OMG! I didn't catch this detail in earlier reporting. That's just terrifying.
The pilot who fell unconscious last week during a flight landed by a passenger with no idea how to fly a plane has made a recovery that his doctor is calling “a miracle.”
The ability of passenger Darren Harrison, 39, to successfully land a Cessna 208 that was in a nosedive over Florida not only saved all three people on board from crashing, but it also gave doctors a chance to save the pilot.
Harrison landed the plane at Palm Beach International Airport, where emergency personnel then rushed the pilot to St. Mary’s Medical Center before he was transferred to Palm Beach Gardens Medical Center.
The pilot, whose name has not been released, is now out of the hospital and resting at home after he underwent surgery for an aortic dissection, according to the hospital. An aortic dissection is a life-threatening emergency in which a tear occurs in the inner layer of the body’s main artery.

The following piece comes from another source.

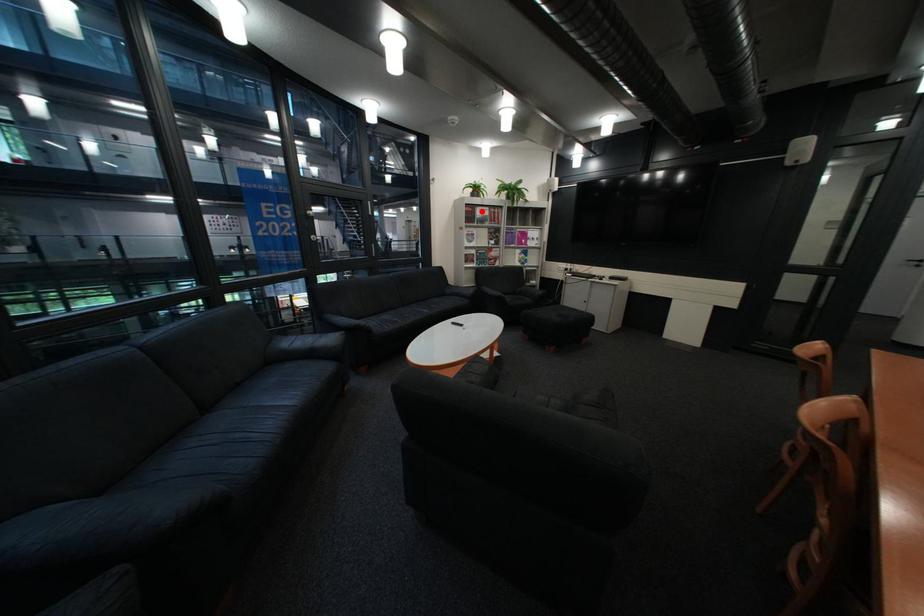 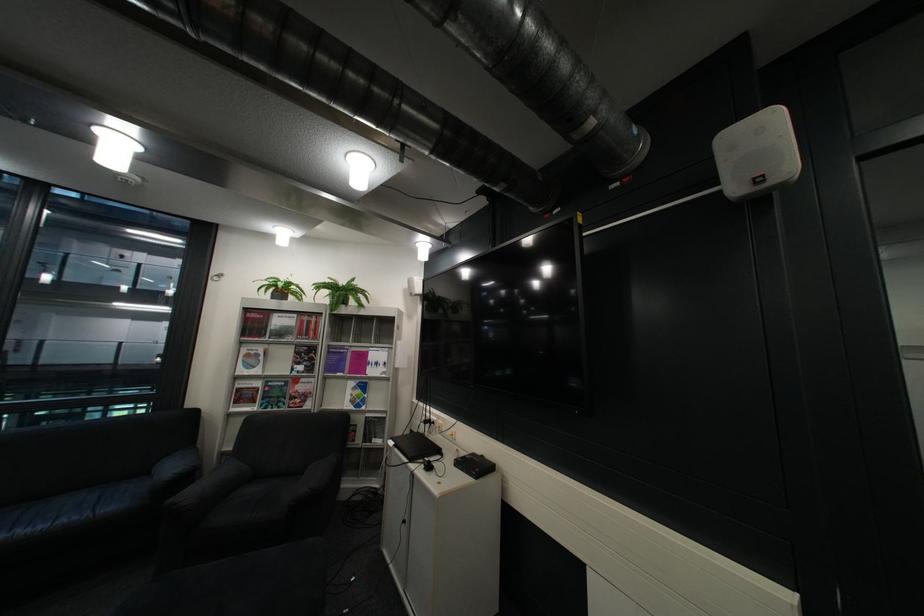 Find the pixel in the second image that matches the highlighted location in the first image.

(260, 320)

Dr. Nishant Patel, a cardiothoracic surgeon at Palm Beach Gardens Medical Center who treated the pilot, outlined how long the odds were that the man would survive the landing, the trips to the two hospitals and then the surgery.
“Fifty percent of patients won’t make it to the hospital, and then 50 percent of patients that do make it to the hospital will pass away within 24 hours without prompt diagnosis and treatment,” Patel said on "TODAY" Tuesday.